:: What is expected ::
Quote exactly and only this range of lines in the data below: the line that holds "赤ちゃんとお母さんの両方を笑" to the line that holds "大学・渡邉結衣、学生アナウンス", both included.
══ Extracted information ══
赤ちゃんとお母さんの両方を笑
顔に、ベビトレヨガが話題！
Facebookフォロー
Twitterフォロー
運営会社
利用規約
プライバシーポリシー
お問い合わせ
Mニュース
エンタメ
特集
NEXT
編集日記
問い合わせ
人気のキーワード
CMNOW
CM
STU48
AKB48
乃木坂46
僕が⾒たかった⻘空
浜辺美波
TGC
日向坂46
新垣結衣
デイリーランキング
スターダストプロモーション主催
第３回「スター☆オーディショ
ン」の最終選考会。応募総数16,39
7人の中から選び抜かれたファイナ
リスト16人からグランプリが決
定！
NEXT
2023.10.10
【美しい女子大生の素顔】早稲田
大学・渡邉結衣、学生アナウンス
═══
══ Extracted information ══
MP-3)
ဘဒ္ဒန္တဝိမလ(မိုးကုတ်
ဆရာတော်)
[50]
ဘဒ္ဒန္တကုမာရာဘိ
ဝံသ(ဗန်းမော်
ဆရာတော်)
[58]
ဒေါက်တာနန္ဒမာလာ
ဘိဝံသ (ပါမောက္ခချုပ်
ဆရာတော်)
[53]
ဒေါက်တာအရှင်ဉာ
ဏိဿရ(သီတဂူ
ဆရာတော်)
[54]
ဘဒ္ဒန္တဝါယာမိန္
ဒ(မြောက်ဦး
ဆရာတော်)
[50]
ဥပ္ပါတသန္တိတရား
═══
══ Extracted information ══
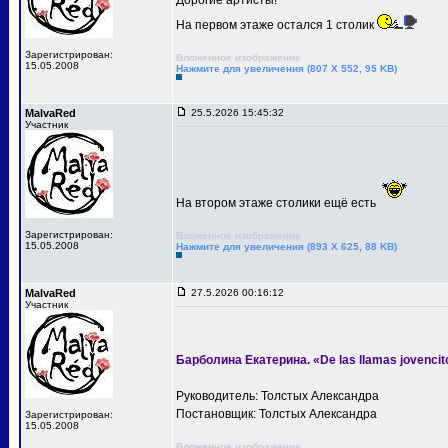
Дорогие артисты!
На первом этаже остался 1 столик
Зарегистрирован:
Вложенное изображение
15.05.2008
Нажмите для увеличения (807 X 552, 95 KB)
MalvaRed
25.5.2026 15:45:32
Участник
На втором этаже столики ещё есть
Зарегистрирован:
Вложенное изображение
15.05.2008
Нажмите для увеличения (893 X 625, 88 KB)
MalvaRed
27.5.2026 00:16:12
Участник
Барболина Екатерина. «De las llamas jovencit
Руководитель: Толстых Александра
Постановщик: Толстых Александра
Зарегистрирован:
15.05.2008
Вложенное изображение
═══
:: Response area ::
赤ちゃんとお母さんの両方を笑
顔に、ベビトレヨガが話題！
Facebookフォロー
Twitterフォロー
運営会社
利用規約
プライバシーポリシー
お問い合わせ
Mニュース
エンタメ
特集
NEXT
編集日記
問い合わせ
人気のキーワード
CMNOW
CM
STU48
AKB48
乃木坂46
僕が⾒たかった⻘空
浜辺美波
TGC
日向坂46
新垣結衣
デイリーランキング
スターダストプロモーション主催
第３回「スター☆オーディショ
ン」の最終選考会。応募総数16,39
7人の中から選び抜かれたファイナ
リスト16人からグランプリが決
定！
NEXT
2023.10.10
【美しい女子大生の素顔】早稲田
大学・渡邉結衣、学生アナウンス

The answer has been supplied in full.